_Try it_:
Starting from the line with "beugels - Voordeelset" and going up to and including the line with "LA RICERCA PEDIATRICA.", copy the listing below exactly. Leave all images out.

______________________________

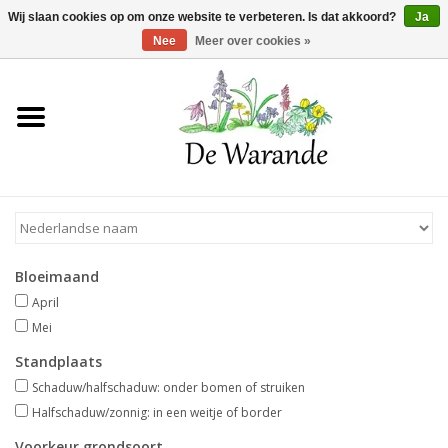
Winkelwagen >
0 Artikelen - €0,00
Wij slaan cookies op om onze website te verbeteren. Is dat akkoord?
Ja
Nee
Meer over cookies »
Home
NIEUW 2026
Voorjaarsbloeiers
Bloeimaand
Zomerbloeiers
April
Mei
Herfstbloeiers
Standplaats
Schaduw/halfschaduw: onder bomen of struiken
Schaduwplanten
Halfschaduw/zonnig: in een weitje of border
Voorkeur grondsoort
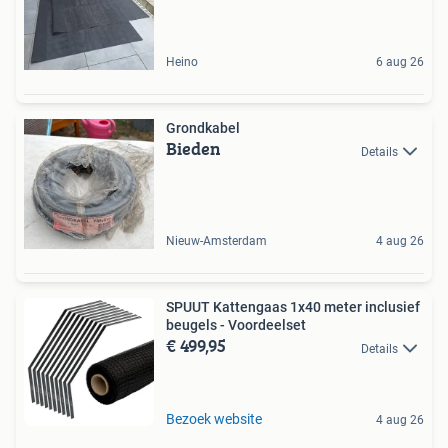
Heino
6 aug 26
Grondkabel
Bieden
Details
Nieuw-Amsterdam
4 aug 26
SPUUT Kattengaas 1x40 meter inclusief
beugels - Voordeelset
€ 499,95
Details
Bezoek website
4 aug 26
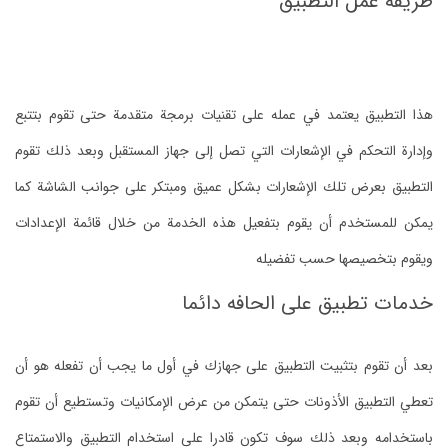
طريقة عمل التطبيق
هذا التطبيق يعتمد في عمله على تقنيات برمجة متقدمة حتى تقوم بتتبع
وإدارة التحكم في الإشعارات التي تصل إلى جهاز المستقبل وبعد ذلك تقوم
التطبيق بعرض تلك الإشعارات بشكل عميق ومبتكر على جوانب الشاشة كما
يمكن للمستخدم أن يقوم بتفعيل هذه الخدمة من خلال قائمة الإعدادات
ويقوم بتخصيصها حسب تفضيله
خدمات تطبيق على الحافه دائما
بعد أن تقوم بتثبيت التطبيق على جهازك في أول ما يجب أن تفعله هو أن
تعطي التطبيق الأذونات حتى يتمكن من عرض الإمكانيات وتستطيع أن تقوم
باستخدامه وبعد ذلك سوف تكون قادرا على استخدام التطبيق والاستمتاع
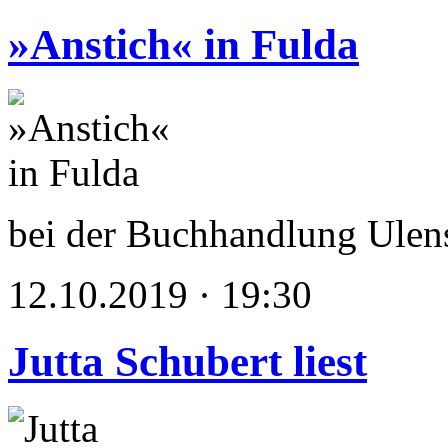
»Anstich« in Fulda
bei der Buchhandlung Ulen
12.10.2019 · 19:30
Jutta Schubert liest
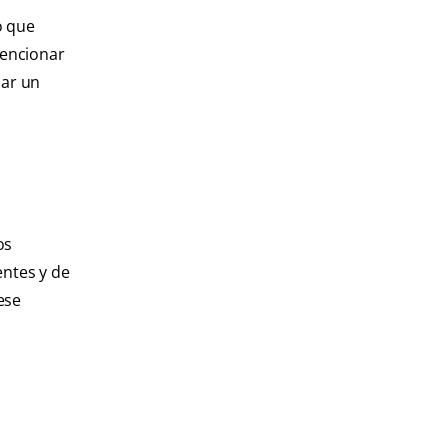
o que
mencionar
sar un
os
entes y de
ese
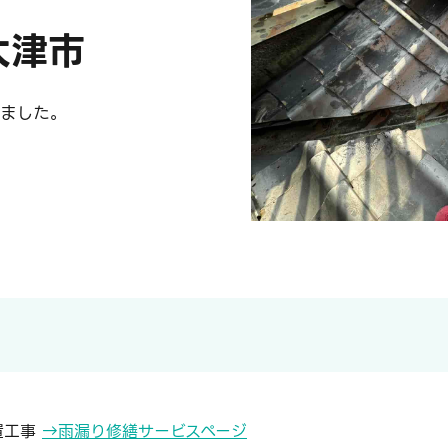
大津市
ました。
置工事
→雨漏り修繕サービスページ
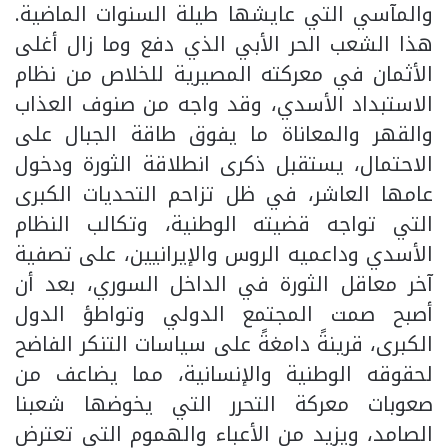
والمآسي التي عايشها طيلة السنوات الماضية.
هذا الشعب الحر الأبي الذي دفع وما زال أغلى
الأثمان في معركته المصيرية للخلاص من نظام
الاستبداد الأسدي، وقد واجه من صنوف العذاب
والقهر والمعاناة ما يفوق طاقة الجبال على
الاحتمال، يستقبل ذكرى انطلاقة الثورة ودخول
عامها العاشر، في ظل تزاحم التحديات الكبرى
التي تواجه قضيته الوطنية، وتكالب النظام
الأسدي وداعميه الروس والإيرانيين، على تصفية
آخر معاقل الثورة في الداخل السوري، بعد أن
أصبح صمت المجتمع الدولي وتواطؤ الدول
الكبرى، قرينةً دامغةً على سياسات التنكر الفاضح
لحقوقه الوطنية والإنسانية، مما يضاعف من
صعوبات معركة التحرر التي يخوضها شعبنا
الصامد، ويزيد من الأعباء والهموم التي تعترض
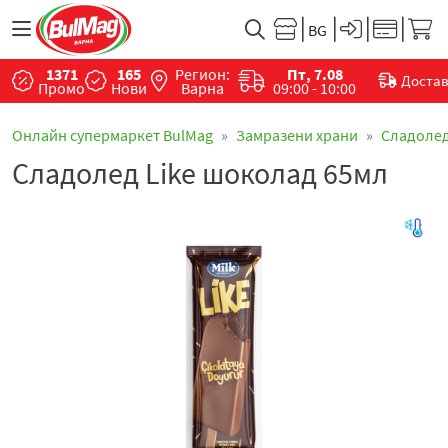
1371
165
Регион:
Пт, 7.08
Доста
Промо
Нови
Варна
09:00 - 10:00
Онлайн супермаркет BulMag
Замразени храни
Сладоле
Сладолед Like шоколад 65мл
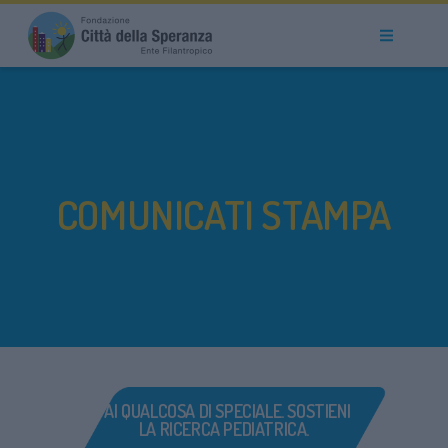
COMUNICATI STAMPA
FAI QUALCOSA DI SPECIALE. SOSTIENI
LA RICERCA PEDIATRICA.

______________________________

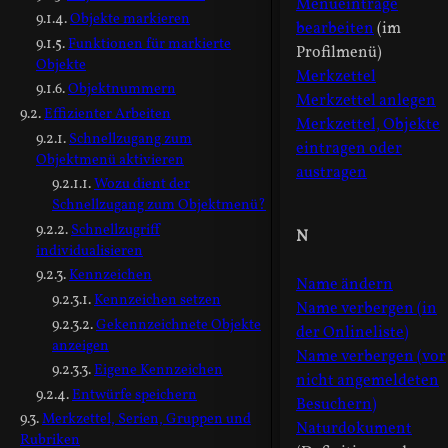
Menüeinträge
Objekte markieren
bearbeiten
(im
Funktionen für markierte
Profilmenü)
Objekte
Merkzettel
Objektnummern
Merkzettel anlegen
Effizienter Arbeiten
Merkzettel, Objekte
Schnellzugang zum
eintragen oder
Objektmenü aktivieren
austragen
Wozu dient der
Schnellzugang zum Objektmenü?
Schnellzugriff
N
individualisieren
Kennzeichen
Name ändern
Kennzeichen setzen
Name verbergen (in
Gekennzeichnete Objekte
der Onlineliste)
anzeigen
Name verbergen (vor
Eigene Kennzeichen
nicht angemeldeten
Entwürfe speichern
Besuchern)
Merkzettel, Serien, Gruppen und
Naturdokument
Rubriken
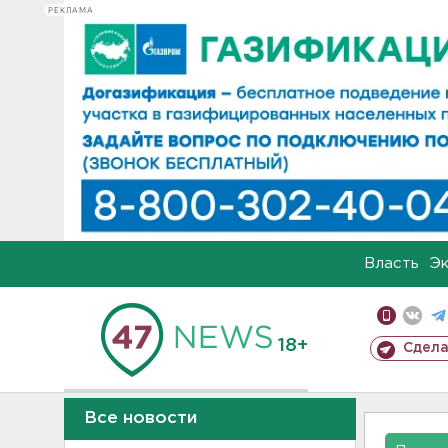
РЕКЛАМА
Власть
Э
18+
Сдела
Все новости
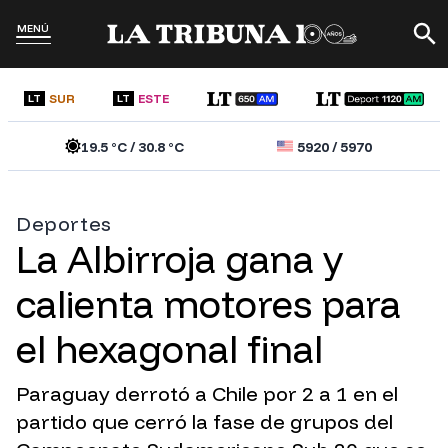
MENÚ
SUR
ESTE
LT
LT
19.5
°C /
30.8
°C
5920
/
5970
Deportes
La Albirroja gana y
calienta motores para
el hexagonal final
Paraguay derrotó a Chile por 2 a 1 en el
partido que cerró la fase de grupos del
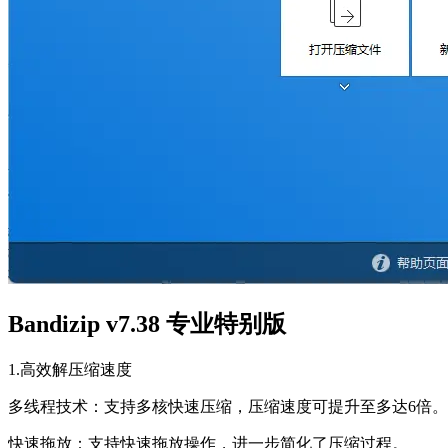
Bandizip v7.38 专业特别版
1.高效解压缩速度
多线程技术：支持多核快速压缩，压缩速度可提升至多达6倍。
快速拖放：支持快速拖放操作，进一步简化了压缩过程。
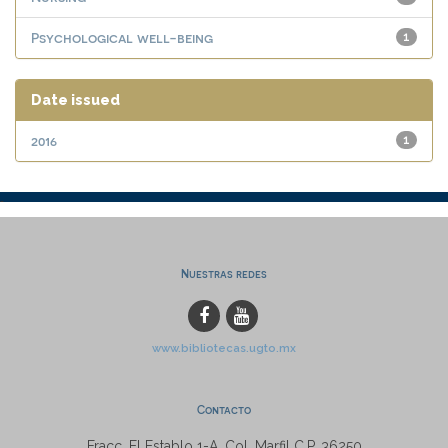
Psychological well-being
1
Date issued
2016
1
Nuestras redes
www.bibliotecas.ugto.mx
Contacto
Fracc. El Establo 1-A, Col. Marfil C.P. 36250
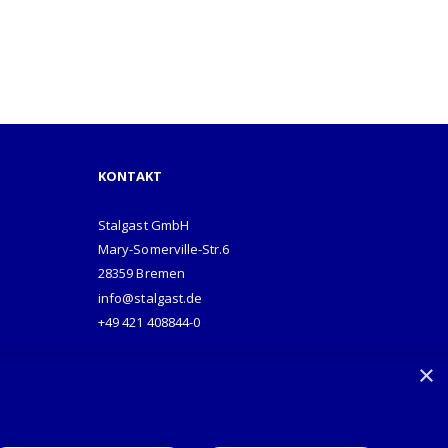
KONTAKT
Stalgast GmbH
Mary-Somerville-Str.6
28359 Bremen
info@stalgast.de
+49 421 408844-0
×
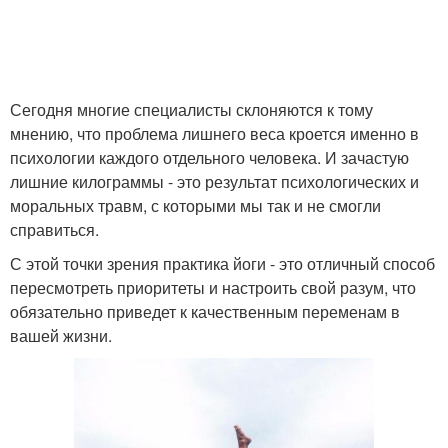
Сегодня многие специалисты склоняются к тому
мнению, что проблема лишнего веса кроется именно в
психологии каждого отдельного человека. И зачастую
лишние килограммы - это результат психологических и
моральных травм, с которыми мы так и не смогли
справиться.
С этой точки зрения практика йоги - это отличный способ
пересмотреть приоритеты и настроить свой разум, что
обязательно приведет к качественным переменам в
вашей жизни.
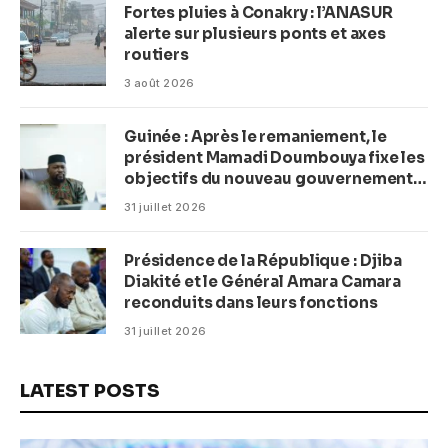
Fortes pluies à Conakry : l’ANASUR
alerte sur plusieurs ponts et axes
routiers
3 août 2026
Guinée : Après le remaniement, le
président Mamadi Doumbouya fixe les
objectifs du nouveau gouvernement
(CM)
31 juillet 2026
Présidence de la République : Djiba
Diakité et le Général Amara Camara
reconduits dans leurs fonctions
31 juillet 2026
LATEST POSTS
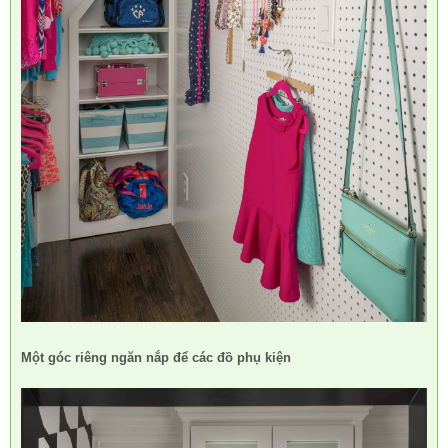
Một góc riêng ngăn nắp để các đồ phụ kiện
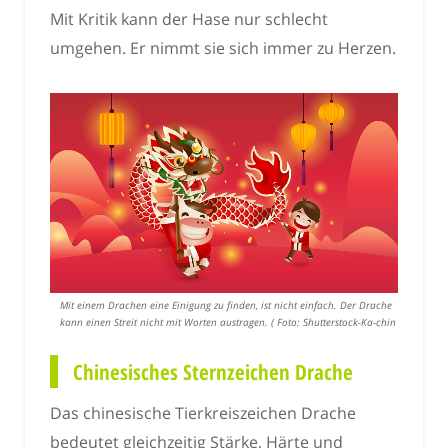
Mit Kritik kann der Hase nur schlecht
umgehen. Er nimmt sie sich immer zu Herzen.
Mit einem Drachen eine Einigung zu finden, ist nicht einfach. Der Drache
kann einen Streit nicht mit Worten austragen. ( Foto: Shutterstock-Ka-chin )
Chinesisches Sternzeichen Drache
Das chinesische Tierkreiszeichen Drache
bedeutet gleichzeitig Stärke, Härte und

______________________________

_Task solution_:
beugels - Voordeelset
€ 499,95
Details
Bezoek website
4 aug 26
طريقة عمل التطبيق
هذا التطبيق يعتمد في عمله على تقنيات برمجة متقدمة حتى تقوم بتتبع
وإدارة التحكم في الإشعارات التي تصل إلى جهاز المستقبل وبعد ذلك تقوم
التطبيق بعرض تلك الإشعارات بشكل عميق ومبتكر على جوانب الشاشة كما
يمكن للمستخدم أن يقوم بتفعيل هذه الخدمة من خلال قائمة الإعدادات
ويقوم بتخصيصها حسب تفضيله
خدمات تطبيق على الحافه دائما
بعد أن تقوم بتثبيت التطبيق على جهازك في أول ما يجب أن تفعله هو أن
تعطي التطبيق الأذونات حتى يتمكن من عرض الإمكانيات وتستطيع أن تقوم
باستخدامه وبعد ذلك سوف تكون قادرا على استخدام التطبيق والاستمتاع
»Anstich« in Fulda
bei der Buchhandlung Ulen
12.10.2019 · 19:30
Jutta Schubert liest
o que
mencionar
sar un
os
entes y de
ese
大津市
ました。
置工事
→雨漏り修繕サービスページ
والمآسي التي عايشها طيلة السنوات الماضية.
هذا الشعب الحر الأبي الذي دفع وما زال أغلى
الأثمان في معركته المصيرية للخلاص من نظام
الاستبداد الأسدي، وقد واجه من صنوف العذاب
والقهر والمعاناة ما يفوق طاقة الجبال على
الاحتمال، يستقبل ذكرى انطلاقة الثورة ودخول
عامها العاشر، في ظل تزاحم التحديات الكبرى
التي تواجه قضيته الوطنية، وتكالب النظام
الأسدي وداعميه الروس والإيرانيين، على تصفية
آخر معاقل الثورة في الداخل السوري، بعد أن
أصبح صمت المجتمع الدولي وتواطؤ الدول
الكبرى، قرينةً دامغةً على سياسات التنكر الفاضح
لحقوقه الوطنية والإنسانية، مما يضاعف من
صعوبات معركة التحرر التي يخوضها شعبنا
الصامد، ويزيد من الأعباء والهموم التي تعترض
1371
165
Регион:
Пт, 7.08
Доста
Промо
Нови
Варна
09:00 - 10:00
Онлайн супермаркет BulMag
Замразени храни
Сладоле
Сладолед Like шоколад 65мл
COMUNICATI STAMPA
FAI QUALCOSA DI SPECIALE. SOSTIENI
LA RICERCA PEDIATRICA.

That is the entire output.